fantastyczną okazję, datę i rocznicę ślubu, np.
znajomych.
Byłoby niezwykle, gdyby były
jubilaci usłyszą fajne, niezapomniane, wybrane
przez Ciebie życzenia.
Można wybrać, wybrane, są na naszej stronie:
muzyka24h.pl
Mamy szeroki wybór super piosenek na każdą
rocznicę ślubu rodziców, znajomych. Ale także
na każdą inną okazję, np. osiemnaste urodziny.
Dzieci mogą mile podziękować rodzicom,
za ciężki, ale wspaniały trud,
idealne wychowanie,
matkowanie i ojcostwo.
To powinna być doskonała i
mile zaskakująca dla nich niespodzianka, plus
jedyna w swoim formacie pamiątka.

▬▬▬▬▬▬

Give the listing once more, unchanged in every line.

fantastyczną okazję, datę i rocznicę ślubu, np.
znajomych.
Byłoby niezwykle, gdyby były
jubilaci usłyszą fajne, niezapomniane, wybrane
przez Ciebie życzenia.
Można wybrać, wybrane, są na naszej stronie:
muzyka24h.pl
Mamy szeroki wybór super piosenek na każdą
rocznicę ślubu rodziców, znajomych. Ale także
na każdą inną okazję, np. osiemnaste urodziny.
Dzieci mogą mile podziękować rodzicom,
za ciężki, ale wspaniały trud,
idealne wychowanie,
matkowanie i ojcostwo.
To powinna być doskonała i
mile zaskakująca dla nich niespodzianka, plus
jedyna w swoim formacie pamiątka.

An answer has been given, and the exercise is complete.